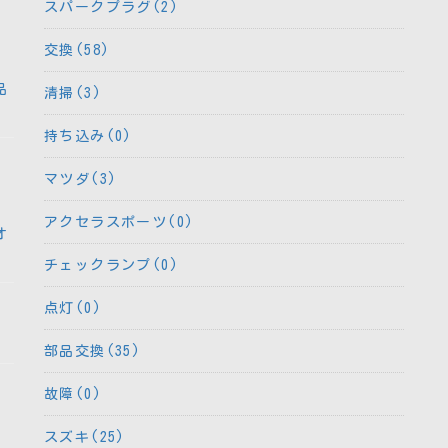
スパークプラグ(2)
交換(58)
品
清掃(3)
持ち込み(0)
マツダ(3)
アクセラスポーツ(0)
オ
チェックランプ(0)
点灯(0)
部品交換(35)
故障(0)
スズキ(25)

= = = =

- AIM OF THE TASK: Leave the pictures aside and give the records above back word for word.

- ANSWER TO THE PROBLEM:
スパークプラグ(2)
交換(58)
品
清掃(3)
持ち込み(0)
マツダ(3)
アクセラスポーツ(0)
オ
チェックランプ(0)
点灯(0)
部品交換(35)
故障(0)
スズキ(25)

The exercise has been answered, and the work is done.